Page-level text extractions

== Segment start ==

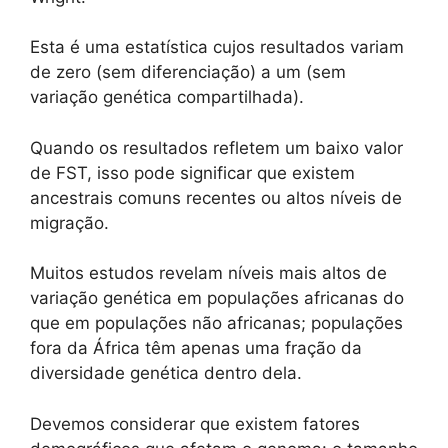
Esta é uma estatística cujos resultados variam
de zero (sem diferenciação) a um (sem
variação genética compartilhada).
Quando os resultados refletem um baixo valor
de FST, isso pode significar que existem
ancestrais comuns recentes ou altos níveis de
migração.
Muitos estudos revelam níveis mais altos de
variação genética em populações africanas do
que em populações não africanas; populações
fora da África têm apenas uma fração da
diversidade genética dentro dela.
Devemos considerar que existem fatores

== Segment end ==

- What to produce -
Without any of its images, the data above should be returned exactly.

- Output of the task -
Esta é uma estatística cujos resultados variam
de zero (sem diferenciação) a um (sem
variação genética compartilhada).
Quando os resultados refletem um baixo valor
de FST, isso pode significar que existem
ancestrais comuns recentes ou altos níveis de
migração.
Muitos estudos revelam níveis mais altos de
variação genética em populações africanas do
que em populações não africanas; populações
fora da África têm apenas uma fração da
diversidade genética dentro dela.
Devemos considerar que existem fatores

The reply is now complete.